== What the task requires ==
Drop every image, then reproduce the data exactly as given.

══ Dataset records

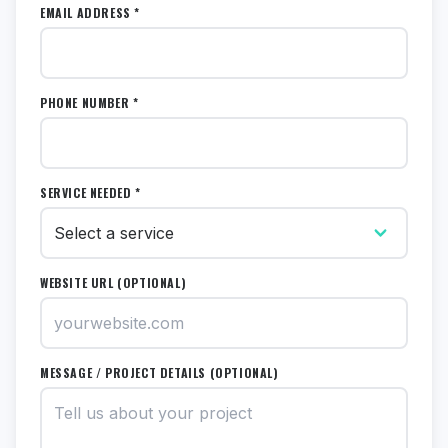
EMAIL ADDRESS *
PHONE NUMBER *
SERVICE NEEDED *
WEBSITE URL (OPTIONAL)
MESSAGE / PROJECT DETAILS (OPTIONAL)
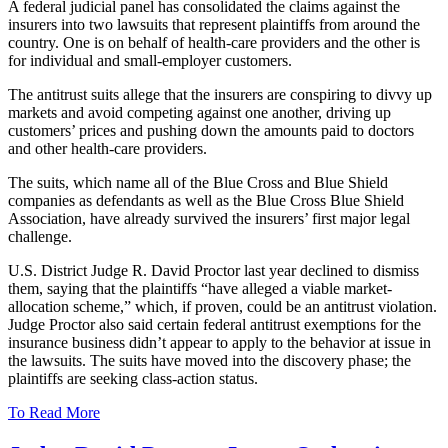
A federal judicial panel has consolidated the claims against the
insurers into two lawsuits that represent plaintiffs from around the
country. One is on behalf of health-care providers and the other is
for individual and small-employer customers.
The antitrust suits allege that the insurers are conspiring to divvy up
markets and avoid competing against one another, driving up
customers’ prices and pushing down the amounts paid to doctors
and other health-care providers.
The suits, which name all of the Blue Cross and Blue Shield
companies as defendants as well as the Blue Cross Blue Shield
Association, have already survived the insurers’ first major legal
challenge.
U.S. District Judge R. David Proctor last year declined to dismiss
them, saying that the plaintiffs “have alleged a viable market-
allocation scheme,” which, if proven, could be an antitrust violation.
Judge Proctor also said certain federal antitrust exemptions for the
insurance business didn’t appear to apply to the behavior at issue in
the lawsuits. The suits have moved into the discovery phase; the
plaintiffs are seeking class-action status.
To Read More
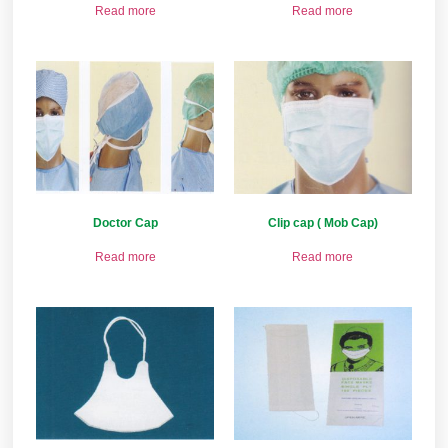
Read more
Read more
Doctor Cap
Clip cap ( Mob Cap)
Read more
Read more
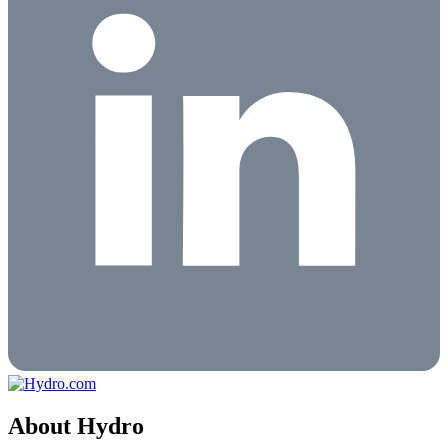
About Hydro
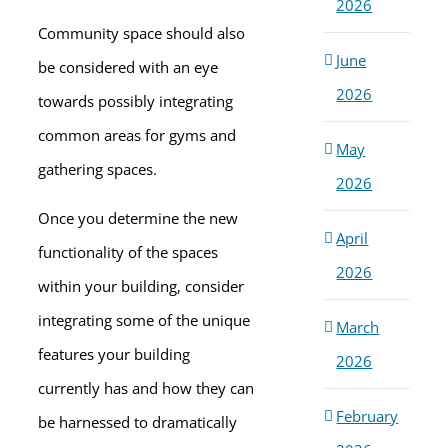
2026
Community space should also
June
be considered with an eye
2026
towards possibly integrating
common areas for gyms and
May
gathering spaces.
2026
Once you determine the new
April
functionality of the spaces
2026
within your building, consider
integrating some of the unique
March
features your building
2026
currently has and how they can
February
be harnessed to dramatically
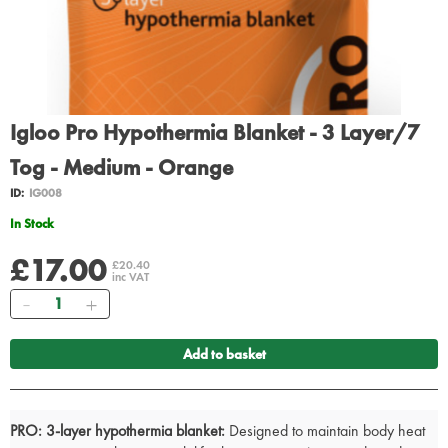
Igloo Pro Hypothermia Blanket - 3 Layer/7
Tog - Medium - Orange
ID:
IG008
In Stock
£17.00
£20.40
inc VAT
Quantity
Add to basket
PRO:
3-layer hypothermia blanket:
Designed to maintain body heat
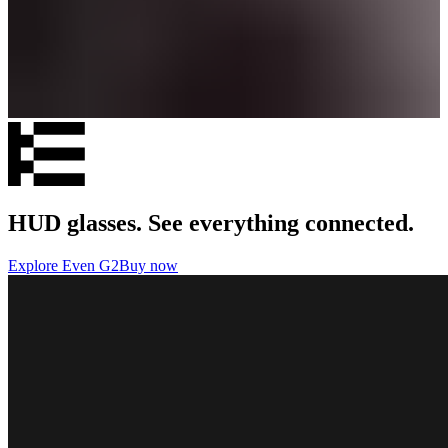
HUD glasses. See everything connected.
Explore Even G2
Buy now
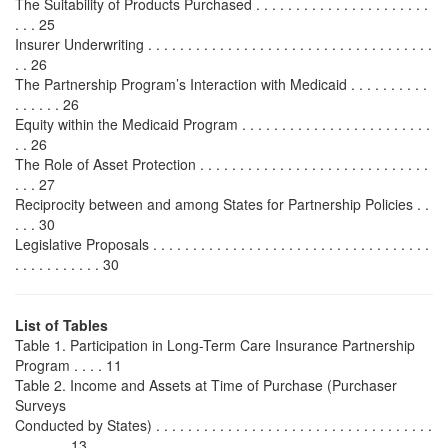
The Suitability of Products Purchased . . . . . . . . . . . . . . . . . . . . . .
. . . 25
Insurer Underwriting . . . . . . . . . . . . . . . . . . . . . . . . . . . . . . . . . . . .
. . 26
The Partnership Program’s Interaction with Medicaid . . . . . . . . . .
. . . . . . 26
Equity within the Medicaid Program . . . . . . . . . . . . . . . . . . . . . . . .
. . 26
The Role of Asset Protection . . . . . . . . . . . . . . . . . . . . . . . . . . . . .
. . . 27
Reciprocity between and among States for Partnership Policies . .
. . . 30
Legislative Proposals . . . . . . . . . . . . . . . . . . . . . . . . . . . . . . . . . . .
. . . . . . . . . . . 30
List of Tables
Table 1. Participation in Long-Term Care Insurance Partnership
Program . . . . 11
Table 2. Income and Assets at Time of Purchase (Purchaser
Surveys
Conducted by States) . . . . . . . . . . . . . . . . . . . . . . . . . . . . . . . . . . .
. . . . . . . 13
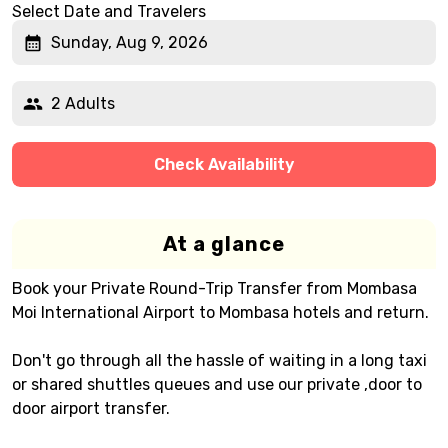
Select Date and Travelers
Sunday, Aug 9, 2026
2 Adults
Check Availability
At a glance
Book your Private Round-Trip Transfer from Mombasa
Moi International Airport to Mombasa hotels and return.
Don't go through all the hassle of waiting in a long taxi
or shared shuttles queues and use our private ,door to
door airport transfer.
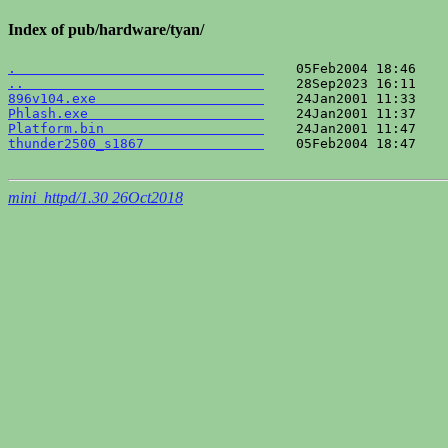
Index of pub/hardware/tyan/
.                               
..                              
896v104.exe                     
Phlash.exe                      
Platform.bin                    
thunder2500_s1867               
    05Feb2004 18:47    
mini_httpd/1.30 26Oct2018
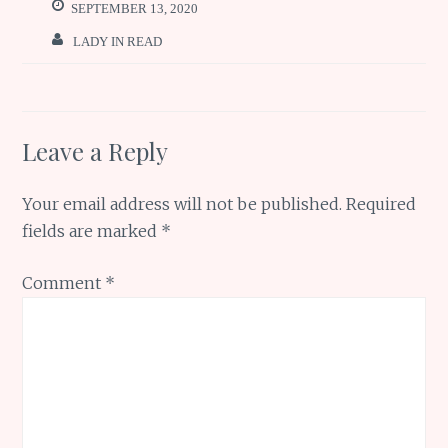
o
p
e
SEPTEMBER 13, 2020
k
p
LADY IN READ
Leave a Reply
Your email address will not be published.
Required
fields are marked
*
Comment
*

════

== Task response ==
EMAIL ADDRESS *
PHONE NUMBER *
SERVICE NEEDED *
WEBSITE URL (OPTIONAL)
MESSAGE / PROJECT DETAILS (OPTIONAL)
A federal judicial panel has consolidated the claims against the
insurers into two lawsuits that represent plaintiffs from around the
country. One is on behalf of health-care providers and the other is
for individual and small-employer customers.
The antitrust suits allege that the insurers are conspiring to divvy up
markets and avoid competing against one another, driving up
customers’ prices and pushing down the amounts paid to doctors
and other health-care providers.
The suits, which name all of the Blue Cross and Blue Shield
companies as defendants as well as the Blue Cross Blue Shield
Association, have already survived the insurers’ first major legal
challenge.
U.S. District Judge R. David Proctor last year declined to dismiss
them, saying that the plaintiffs “have alleged a viable market-
allocation scheme,” which, if proven, could be an antitrust violation.
Judge Proctor also said certain federal antitrust exemptions for the
insurance business didn’t appear to apply to the behavior at issue in
the lawsuits. The suits have moved into the discovery phase; the
plaintiffs are seeking class-action status.
To Read More
Read more
Read more
Doctor Cap
Clip cap ( Mob Cap)
Read more
Read more
About Hydro
2026
Community space should also
June
be considered with an eye
2026
towards possibly integrating
common areas for gyms and
May
gathering spaces.
2026
Once you determine the new
April
functionality of the spaces
2026
within your building, consider
integrating some of the unique
March
features your building
2026
currently has and how they can
February
be harnessed to dramatically
Igloo Pro Hypothermia Blanket - 3 Layer/7
Tog - Medium - Orange
ID:
IG008
In Stock
£17.00
£20.40
inc VAT
Quantity
Add to basket
PRO:
3-layer hypothermia blanket:
Designed to maintain body heat
HUD glasses. See everything connected.
Explore Even G2
Buy now
The Suitability of Products Purchased . . . . . . . . . . . . . . . . . . . . . .
. . . 25
Insurer Underwriting . . . . . . . . . . . . . . . . . . . . . . . . . . . . . . . . . . . .
. . 26
The Partnership Program’s Interaction with Medicaid . . . . . . . . . .
. . . . . . 26
Equity within the Medicaid Program . . . . . . . . . . . . . . . . . . . . . . . .
. . 26
The Role of Asset Protection . . . . . . . . . . . . . . . . . . . . . . . . . . . . .
. . . 27
Reciprocity between and among States for Partnership Policies . .
. . . 30
Legislative Proposals . . . . . . . . . . . . . . . . . . . . . . . . . . . . . . . . . . .
. . . . . . . . . . . 30
List of Tables
Table 1. Participation in Long-Term Care Insurance Partnership
Program . . . . 11
Table 2. Income and Assets at Time of Purchase (Purchaser
Surveys
Conducted by States) . . . . . . . . . . . . . . . . . . . . . . . . . . . . . . . . . . .
. . . . . . . 13
Select Date and Travelers
Sunday, Aug 9, 2026
2 Adults
Check Availability
At a glance
Book your Private Round-Trip Transfer from Mombasa
Moi International Airport to Mombasa hotels and return.
Don't go through all the hassle of waiting in a long taxi
or shared shuttles queues and use our private ,door to
door airport transfer.
Index of pub/hardware/tyan/
.                               
..                              
896v104.exe                     
Phlash.exe                      
Platform.bin                    
thunder2500_s1867               
    05Feb2004 18:47    
mini_httpd/1.30 26Oct2018
o
p
e
SEPTEMBER 13, 2020
k
p
LADY IN READ
Leave a Reply
Your email address will not be published.
Required
fields are marked
*
Comment
*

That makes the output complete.